Your assignment. For each record below, retype the text exactly and omit any image.

Top of Source data

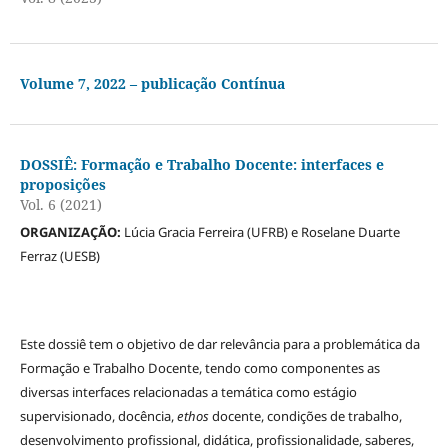
Volume 7, 2022 – publicação Contínua
DOSSIÊ: Formação e Trabalho Docente: interfaces e
proposições
Vol. 6 (2021)
ORGANIZAÇÃO:
Lúcia Gracia Ferreira (UFRB) e Roselane Duarte
Ferraz (UESB)
Este dossiê tem o objetivo de dar relevância para a problemática da
Formação e Trabalho Docente, tendo como componentes as
diversas interfaces relacionadas a temática como estágio
supervisionado, docência,
ethos
docente, condições de trabalho,
desenvolvimento profissional, didática, profissionalidade, saberes,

Bottom of Source data

Your solution.
Volume 7, 2022 – publicação Contínua
DOSSIÊ: Formação e Trabalho Docente: interfaces e
proposições
Vol. 6 (2021)
ORGANIZAÇÃO:
Lúcia Gracia Ferreira (UFRB) e Roselane Duarte
Ferraz (UESB)
Este dossiê tem o objetivo de dar relevância para a problemática da
Formação e Trabalho Docente, tendo como componentes as
diversas interfaces relacionadas a temática como estágio
supervisionado, docência,
ethos
docente, condições de trabalho,
desenvolvimento profissional, didática, profissionalidade, saberes,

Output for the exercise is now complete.